Acabo de leer las Memorias póstumas de Brás Cubas, de Machado de Assis, novela hecha de capítulos cortos.

A vueltas con los capítulos cortos recordé La alucinación de Gylfi, de Snorri Sturluson, tan amado por Borges. Rehojeé mi coqueta edición, leída hace tantos años, y ahí estaban, en efecto, esos cortos y brumosos fragmentos, muchos de los cuales empiezan con una fórmula que nunca he olvidado: Entonces dijo Gangleri.

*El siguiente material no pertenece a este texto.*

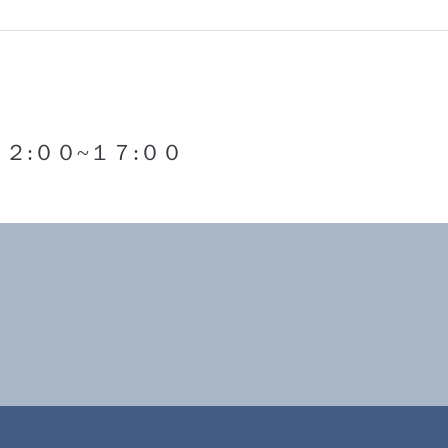
２:００~１７:００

La fragmentación en capítulos es cómoda para los lectores y más aún para los novelistas, que con ella quedan dispensados de conseguir el continuum de la trama, algo que se corresponde más con la realidad que con la ficción. Eso, claro, no significa que construir una novela-mosaico con teselas, en vez de una novela-mastaba con grandes bloques (a lo Proust), sea tarea fácil. Es difícil, pero menos laborioso. Cuando los capítulos son largos, muchos novelistas recurren a la trampichuela de la fragmentación interior, mediante el doble espacio interlinear o el socorrido asterisco.

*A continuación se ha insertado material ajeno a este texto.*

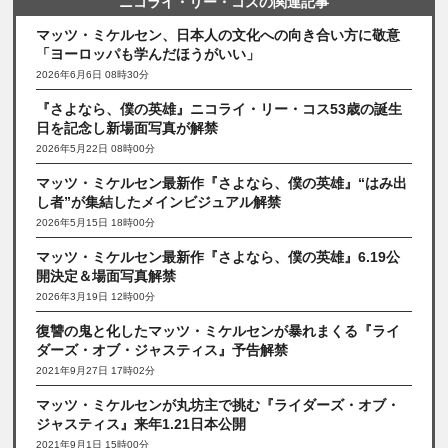
ニコライ・リー・コスの関連記事
マッツ・ミケルセン、日本人の文化への向き合い方に敬意
「ヨーロッパも学んだほうがいい」
2026年6月6日 08時30分
『さよなら、僕の英雄』ニコライ・リー・コス53歳の誕生
日を記念し新場面写真が解禁
2026年5月22日 08時00分
マッツ・ミケルセン最新作『さよなら、僕の英雄』“はみ出
し者”が集結したメインビジュアル解禁
2026年5月15日 18時00分
マッツ・ミケルセン最新作『さよなら、僕の英雄』6.19公
開決定＆場面写真解禁
2026年3月19日 12時00分
復讐の鬼と化したマッツ・ミケルセンが暴れまくる『ライ
ダーズ・オブ・ジャスティス』予告解禁
2021年9月27日 17時02分
マッツ・ミケルセンが丸坊主で挑む『ライダーズ・オブ・
ジャスティス』来年1.21日本公開
2021年9月1日 15時00分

Sarah Fielding, ya en el XVIII, decía que las novelas se trocean en capítulos para desterrar la costumbre de doblar la esquina de las páginas al interrumpir la lectura. Su mucho más celebre hermano, Henry Fielding, dice en su recomendabilísimo Joseph Andrews que la división en capítulos es un truco para:

…hinchar los volúmenes con el fin de que ocupen más espacio del realmente necesario. Por ello, los diferentes espacios en blanco que se utilizan para indicar la división en libros y capítulos suelen equipararse al bucarán, las ballenas y los galones de la cuenta de un sastre…

Acto seguido, y más en línea con su hermana, el agudo Fielding pone las cosas en su sitio y explica las ventajas de este recurso:

…cabe utilizar los espacios entre capítulos como posadas […] donde el lector se detiene a beber un vaso de vino.

La división en capítulos permitió esa cosa tan antigua que es titularlos. Machado de Assis titula sus capítulos de forma concisa: El mulero, Aquel día, Transición… Este uso está en desuso, aunque escritores como Alfred Döblin lo han recuperado en su plenitud; así, en su portentosa tetralogía Noviembre de 1918, no solo tienen título, sino también irónicos subtítulos como estos:

ESPERA, ESPERA, PRONTO…

El pueblo bajo se mantiene crédulo. El consejo de intelectuales busca definiciones y termina con entusiasmo.

No han faltado los experimentos con este asunto; ahí está Cortázar con su Rayuela -un mito literario para mi generación-, que permitía elegir la secuencia de lectura de los capítulos. Ahí, Los desafortunados, de B.S. Johnson, una novela que venía en una caja (a book in a box), con veintisiete capítulos encuadernados por separado y de los que el autor solo indicaba cuáles eran el primero y el último.

La lectura es un placer, pero no un descanso; exige esfuerzo y tiempo. Siempre pasamos unas cuantas páginas antes de acometer la lectura de una nueva novela, y no es un gesto gratuito: lo hacemos para saber si tiene o no capítulos y sin son largos o cortos, pues eso nos permite trazar una estrategia de lectura, acomodarnos al tempo de la obra, instalarnos en ella y calibrar de antemano nuestro esfuerzo.

Sin embargo, para los lectores compulsivos, los capítulos adquieren una dimensión que sobrepasa la obra singular; para ellos cada libro es un capítulo de una lectura incesante.